Exercise goal: Only the lines from the start of the data through the line with "ingérence russe dans la" belong in the copy. Restate them word for word, minus the pictures.

** Source information follows **

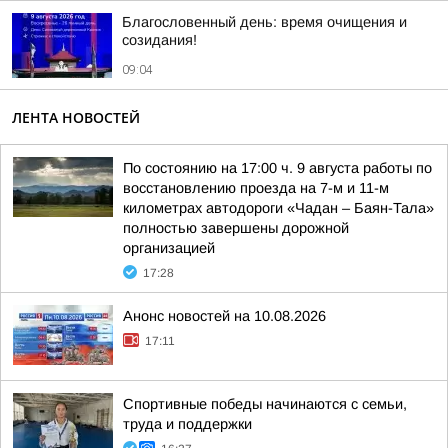
Благословенный день: время очищения и
созидания!
09:04
ЛЕНТА НОВОСТЕЙ
По состоянию на 17:00 ч. 9 августа работы по
восстановлению проезда на 7-м и 11-м
километрах автодороги «Чадан – Баян-Тала»
полностью завершены дорожной
организацией
17:28
Анонс новостей на 10.08.2026
17:11
Спортивные победы начинаются с семьи,
труда и поддержки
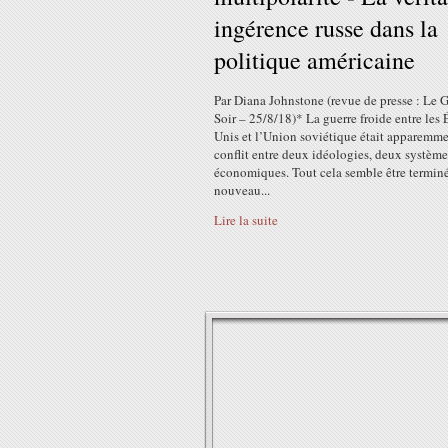
ingérence russe dans la
politique américaine
Par Diana Johnstone (revue de presse : Le 
Soir – 25/8/18)* La guerre froide entre les É
Unis et l’Union soviétique était apparemm
conflit entre deux idéologies, deux système
économiques. Tout cela semble être termin
nouveau...
Lire la suite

** End of Source information **

Finished exercise:
Благословенный день: время очищения и
созидания!
09:04
ЛЕНТА НОВОСТЕЙ
По состоянию на 17:00 ч. 9 августа работы по
восстановлению проезда на 7-м и 11-м
километрах автодороги «Чадан – Баян-Тала»
полностью завершены дорожной
организацией
17:28
Анонс новостей на 10.08.2026
17:11
Спортивные победы начинаются с семьи,
труда и поддержки
ingérence russe dans la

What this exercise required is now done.